Anne grew up in Cincinnati’s Clifton neighborhood with an eye for historic architecture. From a young age she would take the bus downtown and explore the architecture of Over-the-Rhine. It's no wonder she has earned multiple degrees in historic preservation and public history and is currently a doctoral student at University of Cincinnati studying urban and public history. Although Anne lived in New York for 13 years, she proudly calls Cincinnati her home.
Her project, Look Here! was inspired by three place-based exhibitions. Queer Spaces, The Museum in the Streets, and Jay Shell’s rap lyrics project had a direct impact on Anne and led her to notice Cincinnati’s lack of historic, place-based projects. While there is plenty of historic information about the city of Cincinnati, little is made easily accessible to the public and less is available for the community to discover.
History is traditionally told from the educator’s point of view. The teacher tells you what is important, and often what to write down. Anne is challenging that with Look Here!, an exhibition of 70 historic photographs mounted on street poles throughout Over-the-Rhine. Look Here! is photography based; unaccompanied by facts, stories or dates. One goal is for viewers to construct their own understanding of the past through exploration of the images.There is a map of the photographs around Over-the-Rhine, however, Look Here! is meant to be a serendipitous experience. The hope is for people to stumble upon the images as they are walking or be coaxed out of their comfort zone by a picture in the distance.

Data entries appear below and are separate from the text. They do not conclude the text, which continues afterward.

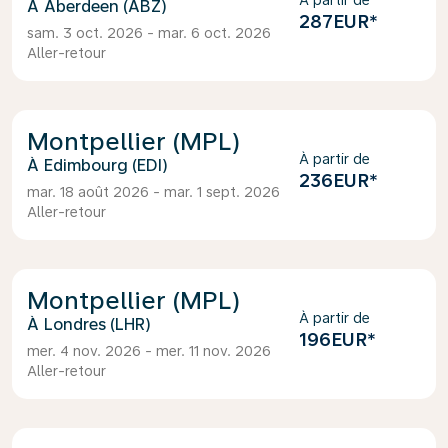
À partir de
Aberdeen (ABZ)
287EUR
*
sam. 3 oct. 2026 - mar. 6 oct. 2026
Aller-retour
Montpellier (MPL)
À partir de
Edimbourg (EDI)
236EUR
*
mar. 18 août 2026 - mar. 1 sept. 2026
Aller-retour
Montpellier (MPL)
À partir de
Londres (LHR)
196EUR
*
mer. 4 nov. 2026 - mer. 11 nov. 2026
Aller-retour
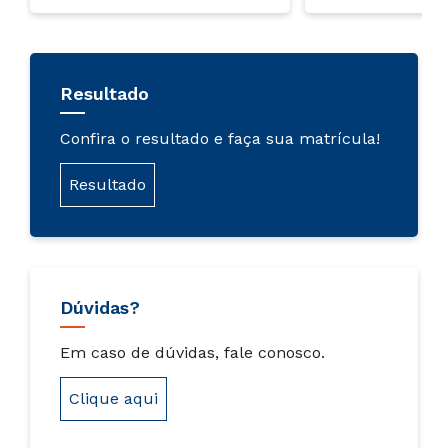
Resultado
Confira o resultado e faça sua matrícula!
Resultado
Dúvidas?
Em caso de dúvidas, fale conosco.
Clique aqui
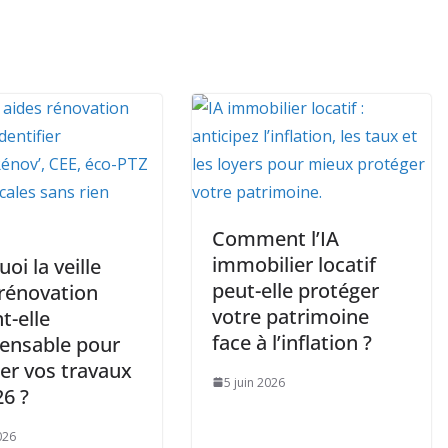
Comment l’IA
immobilier locatif
oi la veille
peut-elle protéger
 rénovation
votre patrimoine
t-elle
face à l’inflation ?
pensable pour
er vos travaux
5 juin 2026
26 ?
026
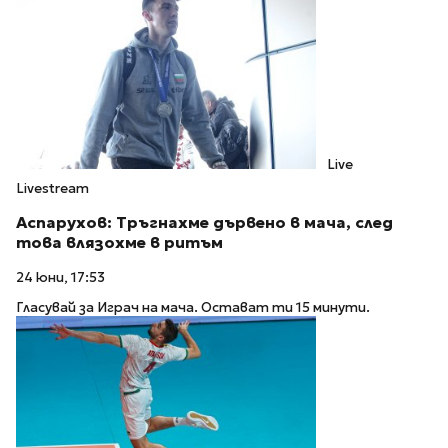
Live
Livestream
Аспарухов: Тръгнахме дървено в мача, след
това влязохме в ритъм
24 юни, 17:53
Гласувай за Играч на мача. Остават ти 15 минути.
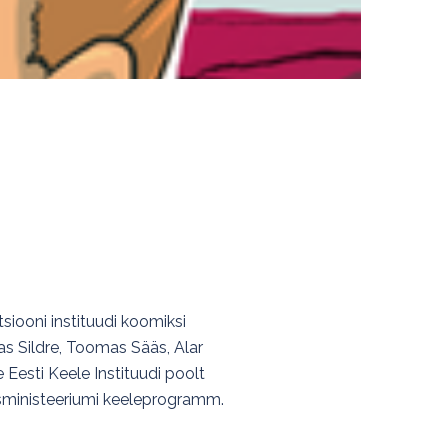
siooni instituudi koomiksi
as Sildre, Toomas Sääs, Alar
 Eesti Keele Instituudi poolt
usministeeriumi keeleprogramm.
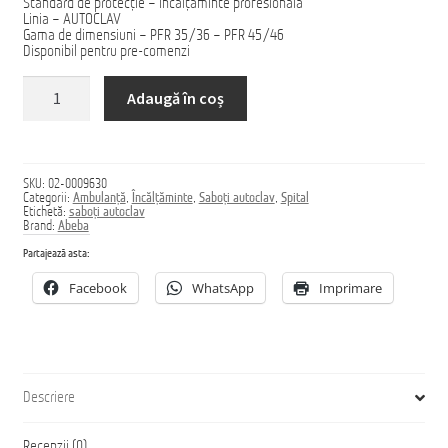
Standard de protecție – încălțăminte profesională
Linia – AUTOCLAV
Gama de dimensiuni – PFR 35/36 – PFR 45/46
Disponibil pentru pre-comenzi
Cantitate
Adaugă în coș
Saboți
AUTOCLAV
SKU:
02-0009630
Categorii:
Ambulanță
,
Încălțăminte
,
Saboți autoclav
,
Spital
Etichetă:
saboți autoclav
Brand:
Abeba
Partajează asta:
Facebook
WhatsApp
Imprimare
Descriere
Recenzii (0)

This project had been in the works long before Anne received a People’s Liberty project grant. She had already collected over 350 photos from seven repositories which helped her hit the ground running on Launch Day. While Anne worked with her graphic designer to create an eye-catching brand, a team of volunteers set to the streets to determine which photographs would be on display. The photographs had to feature at least one feature that was currently standing and recognizable and have a compelling element such as people, cars, or store-fronts.
As with any project, Anne had to overcome some setbacks. Due to Cincinnati permit laws, she was unable to use the aluminum signs she originally planned on and had to find an alternative material that was durable yet also met city requirements. Despite the unexpected hurdles, Anne met her revised goal of having all the photos hung before Thanksgiving.
One thing Anne would like to change about Look Here! is the fact that there are very few photos representing modern history,1960’s and on. Despite her best efforts, she was unable to find more than a few publicly accessible photos dating after the 1950’s. People rarely think of the present as interesting, causing limited representation of the modern period. If you have interesting photos of Over-the-Rhine in recent years, Anne encourages you to donate them to public photographic repositories like Cincinnati Museum Center or the Public Library.